Collect each line of the records containing the string "Pomysł".

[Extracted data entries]
----------------------------------------
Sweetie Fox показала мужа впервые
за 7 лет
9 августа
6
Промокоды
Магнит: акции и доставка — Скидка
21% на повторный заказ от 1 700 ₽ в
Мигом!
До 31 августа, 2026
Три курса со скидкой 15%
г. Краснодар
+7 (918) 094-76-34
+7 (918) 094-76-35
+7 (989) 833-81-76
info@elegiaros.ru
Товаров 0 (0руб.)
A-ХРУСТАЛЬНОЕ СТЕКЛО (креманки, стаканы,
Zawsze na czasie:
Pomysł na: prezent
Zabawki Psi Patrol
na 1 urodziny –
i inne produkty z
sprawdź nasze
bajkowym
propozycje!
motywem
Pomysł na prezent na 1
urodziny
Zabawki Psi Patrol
----------------------------------------
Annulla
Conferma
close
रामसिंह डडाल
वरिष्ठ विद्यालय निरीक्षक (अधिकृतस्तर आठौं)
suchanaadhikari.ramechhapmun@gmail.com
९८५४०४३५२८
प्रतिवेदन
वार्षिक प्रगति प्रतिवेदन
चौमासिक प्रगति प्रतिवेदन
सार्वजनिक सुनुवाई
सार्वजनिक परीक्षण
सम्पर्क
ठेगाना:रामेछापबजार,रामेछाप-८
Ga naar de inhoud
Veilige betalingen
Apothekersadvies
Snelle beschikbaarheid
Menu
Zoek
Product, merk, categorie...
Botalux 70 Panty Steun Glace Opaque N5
----------------------------------------
- [THE ANSWER]:
Pomysł na: prezent
Pomysł na prezent na 1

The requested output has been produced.